An oldie but goodie, written on the ocassion of Summorum Pontificum, setting into far more eloquent words than I can manage WHY saving the liturgy is saving the world.
http://www.realclearpolitics.com/articles/2007/07/restoration_in_the_catholic_ch.html
July 18, 2007
Restoration in the Catholic Church
By David Warren
It is because we in the West have cultivated -- collectively, if not individually -- an extraordinary insensitivity to religion, that we fail to grasp the seriousness of the radical "Islamist" challenge to our being. ...
Ignorance of, or indifference to, religious motivations in much human behaviour, is something that can hurt you. It leaves one blind, uncomprehending, and powerless in an immense field of potential good and evil. It may even leave one blind towards one's own motivations, which are often not as plain as first appears.
And it is from the same insensitivity, even insensibility, that we might overlook the importance of the Pope's Motu Proprio last week, removing some obstacles to the celebration of the old Catholic Mass. I think the writing of that document may prove ...part, I think, of the operation by which the Catholic Church is righting itself, after having been thrown on its beam ends in the 1960s and '70s.
The alternative, [to what we now call the Extraordinary Form] Novus Ordo form of the Mass, which emerged in the heady days after Vatican II, was and remains the new standard. But it is a stripped-down version, translated often unworthily into the various modern languages; and simply by scanning differently from the old, universal Latin, it obviates the Church's magnificently rich musical inheritance, if not much else.

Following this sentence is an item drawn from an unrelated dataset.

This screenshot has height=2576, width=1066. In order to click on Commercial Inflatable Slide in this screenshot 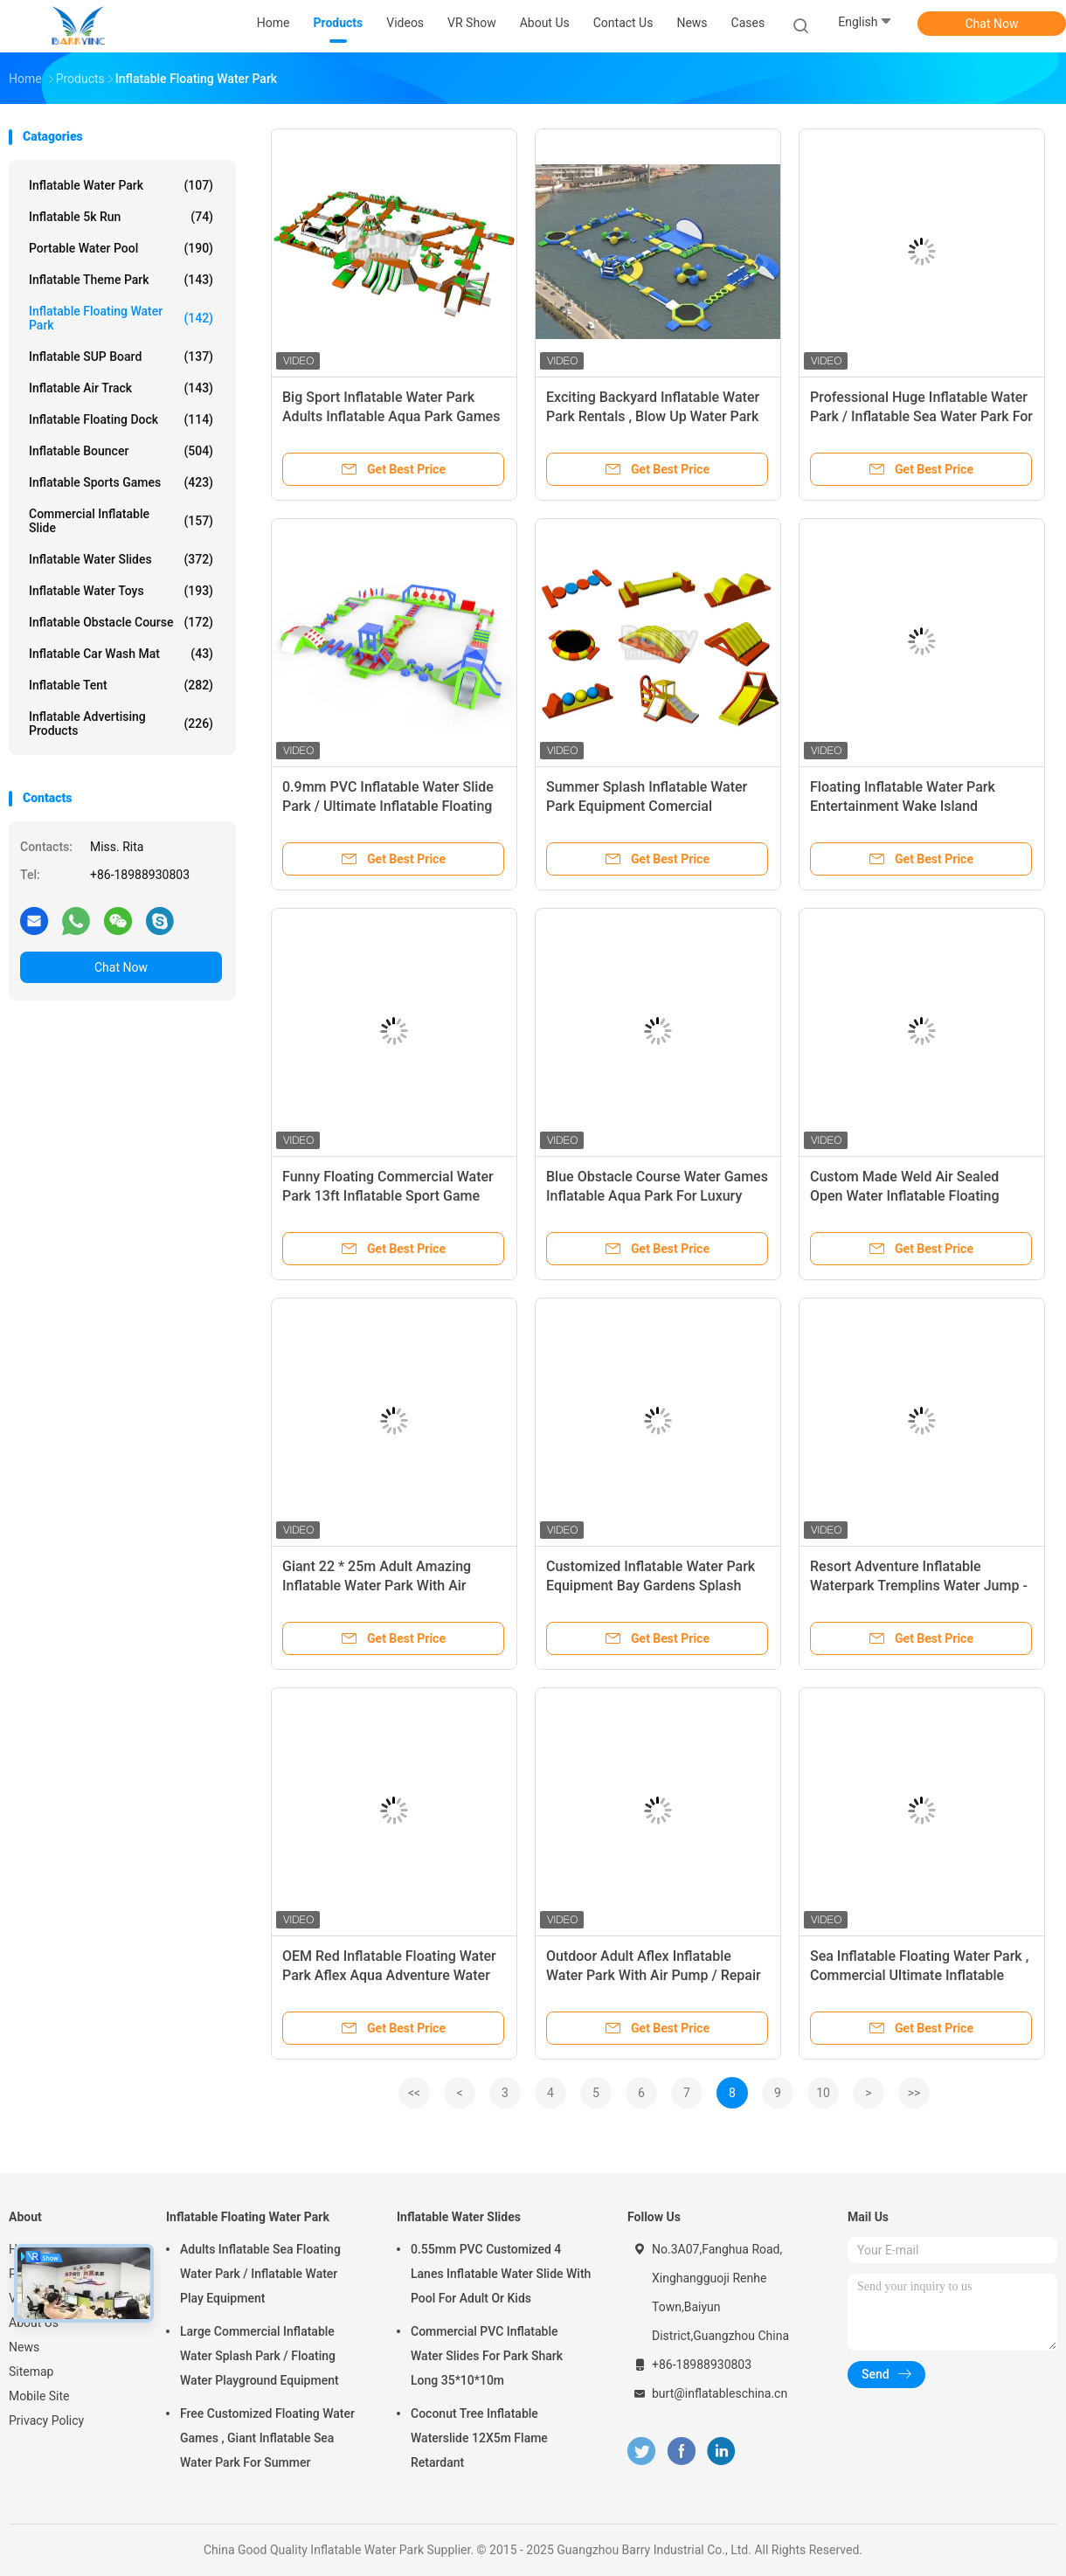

The Novus Ordo is a valid Mass, ...but to my mind and that of many faithful Catholics, it is also a concession to the times, to the Zeitgeist. And because the times are out of joint with Catholic faith and practice, ..., a painful concession.
Liturgy is "just words," and sometimes music, in the received post-modern view, which immediately overlooks dress, gesture, censing, intonation, and the spiritual atmosphere.
To the contrary Catholic view, we do not go to church of a Sunday only to see and be seen, nor strictly as a "memorial" of the Last Supper, nor as a healthy habit on the analogy of bran muffins.
All of these things count, too, but the Mass combines such incidentals into something larger and simpler and therefore harder to express. At its centre is an act of Communion, with the Christ. Which is to say, with God. It is not, in the Catholic view (shared by many other Christians), a looking back to the Gospels through history. It is a participation, a dipping, a step out of current time, into the eternal.
...
Practically, I explain this in the hope of making my sceptical reader understand why liturgy might be so important. I do not imply by this that good works are not important, that Christian life is not exhibited in faith, hope, and charity; in prayerful humility, and a bold willingness to suffer with Christ. I am only saying that from the Catholic view, love is not a nothing. It springs from a fount, and in this world we go to the Mass as to that fount. That is what sustains our spirits, just as food sustains our bodies.
The significance of the Motu Proprio, in current affairs, is in where it points. Catholics recovering their heritage will make a huge difference in the world.